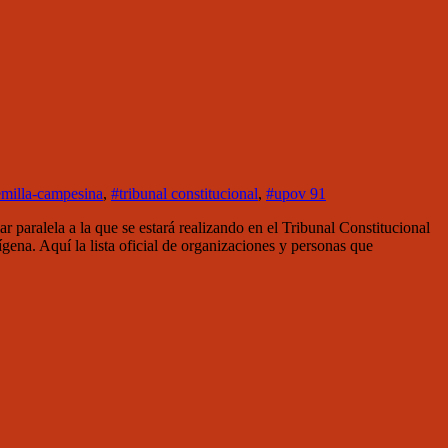
emilla-campesina
,
#tribunal constitucional
,
#upov 91
ralela a la que se estará realizando en el Tribunal Constitucional
na. Aquí la lista oficial de organizaciones y personas que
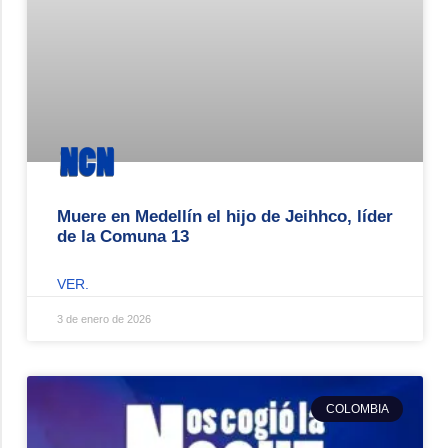
Muere en Medellín el hijo de Jeihhco, líder
de la Comuna 13
VER.
3 de enero de 2026
COLOMBIA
--------------------
The answer is to be the lines from the one holding "Muere en Medellín el hijo de Jeihhco, líder" through the end of the data above, transcribed character for character, both ends included.

Muere en Medellín el hijo de Jeihhco, líder
de la Comuna 13
VER.
3 de enero de 2026
COLOMBIA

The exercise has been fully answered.